What the task requires: Below are some entries. Repeat exactly the lines from the one with "Segment right lung lower lobe." through the one with "<instances>...</instances> (empty list", and only those.

=== Task data ===

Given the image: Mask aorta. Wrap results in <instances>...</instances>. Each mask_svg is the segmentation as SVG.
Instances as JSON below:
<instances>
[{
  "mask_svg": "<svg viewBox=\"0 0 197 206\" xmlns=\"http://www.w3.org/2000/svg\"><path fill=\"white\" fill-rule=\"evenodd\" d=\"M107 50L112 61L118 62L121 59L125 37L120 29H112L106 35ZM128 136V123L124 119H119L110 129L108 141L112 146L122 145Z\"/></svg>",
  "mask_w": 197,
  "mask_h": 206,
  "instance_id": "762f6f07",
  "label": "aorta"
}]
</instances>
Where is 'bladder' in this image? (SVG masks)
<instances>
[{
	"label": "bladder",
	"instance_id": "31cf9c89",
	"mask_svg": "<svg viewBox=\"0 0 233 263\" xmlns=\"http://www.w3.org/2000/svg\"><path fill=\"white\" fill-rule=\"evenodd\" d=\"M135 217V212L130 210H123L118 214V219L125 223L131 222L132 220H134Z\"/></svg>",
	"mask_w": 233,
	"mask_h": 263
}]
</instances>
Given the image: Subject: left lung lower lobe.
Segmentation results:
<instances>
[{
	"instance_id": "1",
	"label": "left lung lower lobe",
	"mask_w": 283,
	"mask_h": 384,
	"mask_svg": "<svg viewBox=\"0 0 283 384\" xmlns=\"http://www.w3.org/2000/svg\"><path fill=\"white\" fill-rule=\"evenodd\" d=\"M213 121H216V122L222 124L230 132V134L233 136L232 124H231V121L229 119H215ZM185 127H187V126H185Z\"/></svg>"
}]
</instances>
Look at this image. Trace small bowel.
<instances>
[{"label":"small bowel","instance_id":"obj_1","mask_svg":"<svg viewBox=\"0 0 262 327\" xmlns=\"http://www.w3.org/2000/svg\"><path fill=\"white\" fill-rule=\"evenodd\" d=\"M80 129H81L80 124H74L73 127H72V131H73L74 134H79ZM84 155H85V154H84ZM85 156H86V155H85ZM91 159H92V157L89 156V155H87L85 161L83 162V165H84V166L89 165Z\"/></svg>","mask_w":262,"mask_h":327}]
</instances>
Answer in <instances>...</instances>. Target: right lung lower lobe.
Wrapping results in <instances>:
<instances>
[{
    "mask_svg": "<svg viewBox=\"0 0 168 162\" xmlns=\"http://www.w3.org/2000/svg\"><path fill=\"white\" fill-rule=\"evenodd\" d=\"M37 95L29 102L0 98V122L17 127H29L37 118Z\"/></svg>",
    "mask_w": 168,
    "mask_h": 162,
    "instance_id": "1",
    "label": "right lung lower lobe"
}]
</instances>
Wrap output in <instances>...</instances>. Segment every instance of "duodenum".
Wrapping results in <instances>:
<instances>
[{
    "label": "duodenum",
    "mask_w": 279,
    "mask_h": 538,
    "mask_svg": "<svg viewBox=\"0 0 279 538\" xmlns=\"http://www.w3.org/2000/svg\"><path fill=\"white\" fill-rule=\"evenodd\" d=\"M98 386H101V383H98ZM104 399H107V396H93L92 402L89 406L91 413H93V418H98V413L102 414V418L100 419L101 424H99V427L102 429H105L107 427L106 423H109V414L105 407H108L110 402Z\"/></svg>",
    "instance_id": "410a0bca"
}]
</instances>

===
=== Task data ===

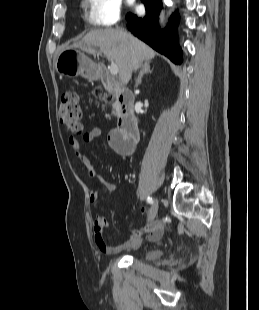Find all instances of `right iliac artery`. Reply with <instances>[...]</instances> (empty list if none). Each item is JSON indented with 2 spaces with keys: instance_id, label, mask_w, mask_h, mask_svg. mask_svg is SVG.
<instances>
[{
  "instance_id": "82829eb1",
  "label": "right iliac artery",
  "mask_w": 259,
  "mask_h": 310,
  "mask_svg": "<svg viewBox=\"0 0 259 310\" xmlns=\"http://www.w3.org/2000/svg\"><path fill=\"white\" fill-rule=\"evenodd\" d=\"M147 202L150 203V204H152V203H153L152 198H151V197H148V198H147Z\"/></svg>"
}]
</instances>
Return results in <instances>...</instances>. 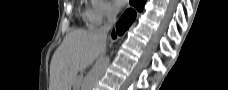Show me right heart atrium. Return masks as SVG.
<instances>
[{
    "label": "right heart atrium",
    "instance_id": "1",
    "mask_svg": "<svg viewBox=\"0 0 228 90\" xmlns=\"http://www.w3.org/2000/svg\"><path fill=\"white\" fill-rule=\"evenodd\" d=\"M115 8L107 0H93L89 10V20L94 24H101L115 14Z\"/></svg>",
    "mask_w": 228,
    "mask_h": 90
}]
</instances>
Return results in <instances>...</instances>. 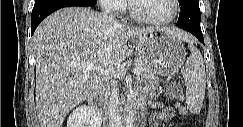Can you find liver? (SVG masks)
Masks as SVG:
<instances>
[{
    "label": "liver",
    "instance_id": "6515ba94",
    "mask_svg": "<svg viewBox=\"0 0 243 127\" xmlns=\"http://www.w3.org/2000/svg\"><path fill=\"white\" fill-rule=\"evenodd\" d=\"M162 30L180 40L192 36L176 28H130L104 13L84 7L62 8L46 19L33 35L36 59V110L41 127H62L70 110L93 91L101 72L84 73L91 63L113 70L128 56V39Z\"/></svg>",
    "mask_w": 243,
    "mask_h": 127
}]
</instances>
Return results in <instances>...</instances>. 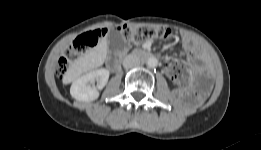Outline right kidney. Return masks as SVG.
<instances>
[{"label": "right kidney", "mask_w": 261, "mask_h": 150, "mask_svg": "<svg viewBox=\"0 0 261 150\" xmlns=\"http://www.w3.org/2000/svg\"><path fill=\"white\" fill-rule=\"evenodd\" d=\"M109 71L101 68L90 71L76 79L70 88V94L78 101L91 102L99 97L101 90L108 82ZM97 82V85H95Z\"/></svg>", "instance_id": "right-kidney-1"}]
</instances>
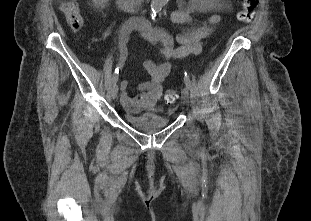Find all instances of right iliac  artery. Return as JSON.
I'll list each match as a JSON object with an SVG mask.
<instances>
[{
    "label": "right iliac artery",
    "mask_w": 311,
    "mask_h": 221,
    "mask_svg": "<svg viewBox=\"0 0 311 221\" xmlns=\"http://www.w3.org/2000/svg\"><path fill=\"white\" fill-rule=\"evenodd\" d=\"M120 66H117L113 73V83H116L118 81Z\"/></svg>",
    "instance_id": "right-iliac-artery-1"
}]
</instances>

===
=== Task data ===

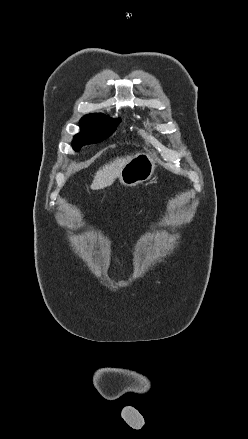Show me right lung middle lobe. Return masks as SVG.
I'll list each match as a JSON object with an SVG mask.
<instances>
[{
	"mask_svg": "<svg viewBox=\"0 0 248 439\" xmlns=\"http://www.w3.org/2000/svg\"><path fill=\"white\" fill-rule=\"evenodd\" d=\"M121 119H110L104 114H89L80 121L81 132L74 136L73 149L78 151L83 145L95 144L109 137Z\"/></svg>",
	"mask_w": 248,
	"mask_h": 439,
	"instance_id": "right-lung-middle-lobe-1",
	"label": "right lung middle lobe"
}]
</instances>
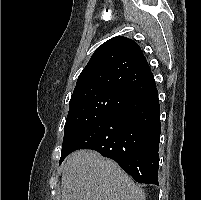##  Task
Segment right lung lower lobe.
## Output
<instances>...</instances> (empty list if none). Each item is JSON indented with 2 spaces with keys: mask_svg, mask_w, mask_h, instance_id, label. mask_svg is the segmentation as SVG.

===

Output of the task:
Segment right lung lower lobe.
## Output
<instances>...</instances> (empty list if none). Each item is JSON indented with 2 spaces with keys: mask_svg, mask_w, mask_h, instance_id, label. mask_svg is the segmentation as SVG.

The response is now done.